(Stored data entries)
--- START ---

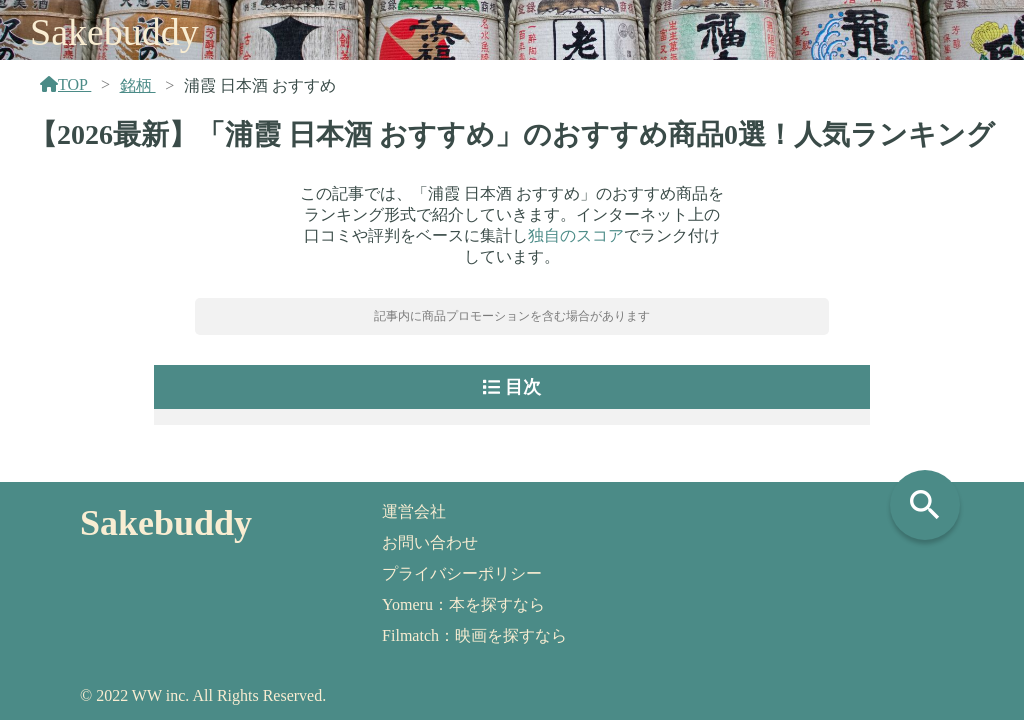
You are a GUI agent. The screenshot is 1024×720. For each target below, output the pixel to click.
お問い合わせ (430, 542)
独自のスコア (576, 235)
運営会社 (414, 511)
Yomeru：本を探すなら (463, 604)
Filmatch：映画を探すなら (474, 635)
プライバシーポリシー (462, 573)
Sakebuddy (114, 32)
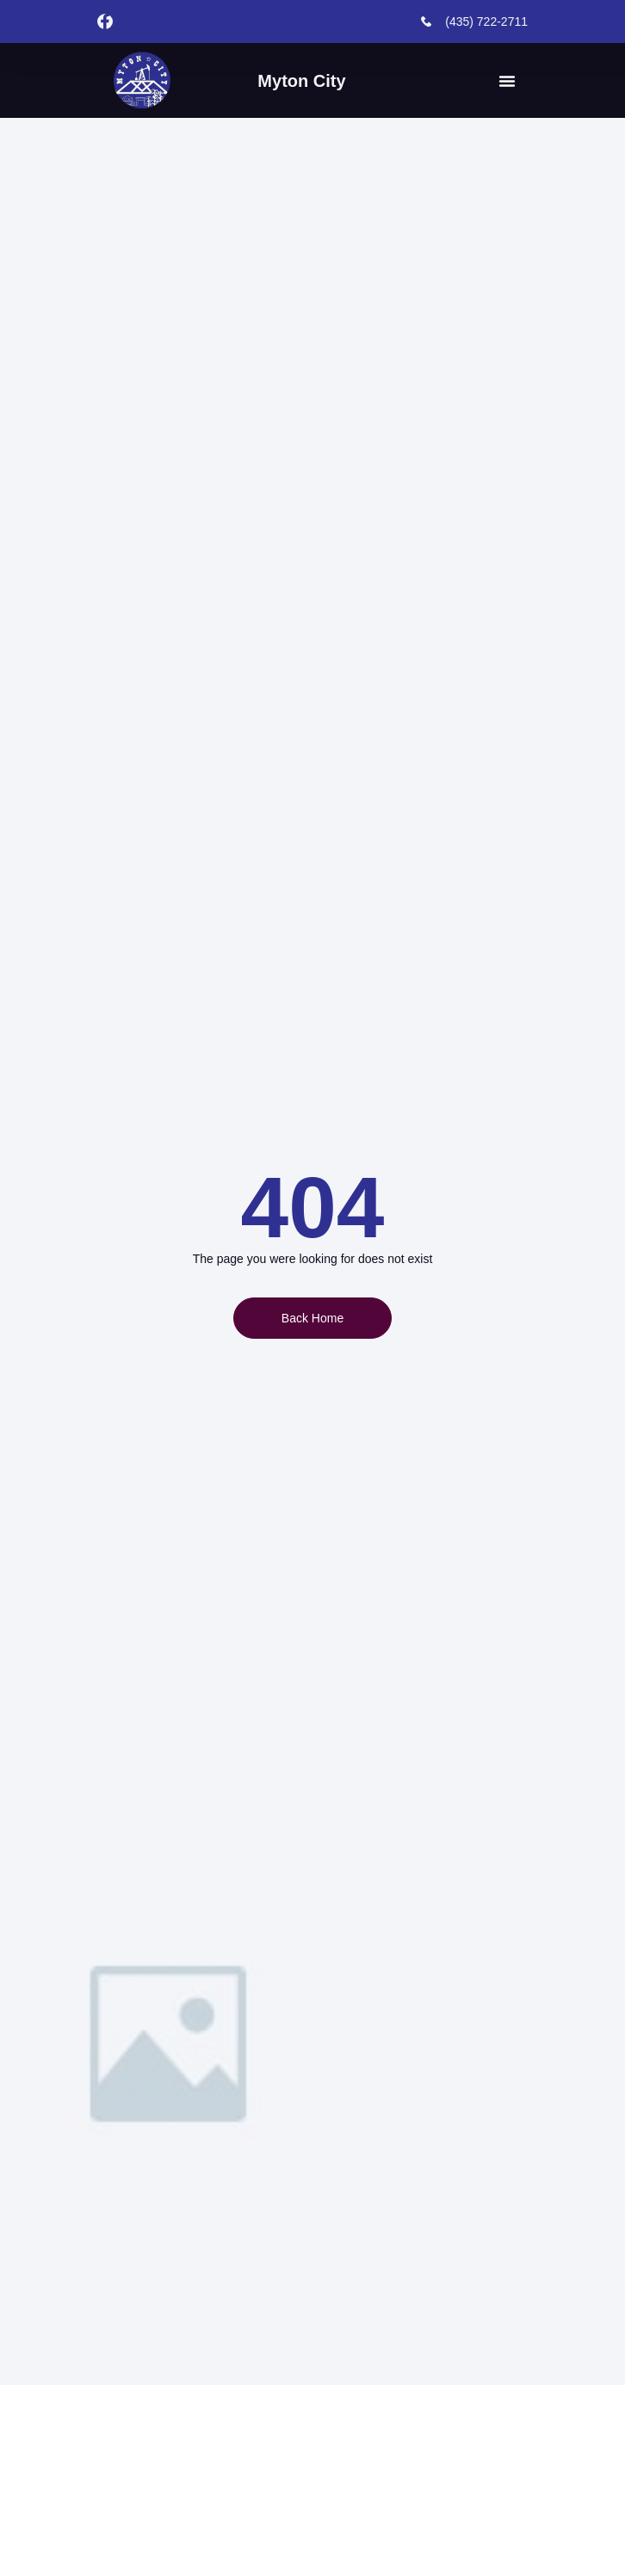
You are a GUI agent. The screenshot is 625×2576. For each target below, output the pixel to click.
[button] (507, 81)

--- END ---

▶ [Problem description] From the entries above, copy out every line where the string "agent" appears.

▶ [Task solution]
You are a GUI agent. The screenshot is 1024×720. For each target below, output the pixel to click.
You are a GUI agent. The screenshot is 625×2576. For each target below, output the pixel to click.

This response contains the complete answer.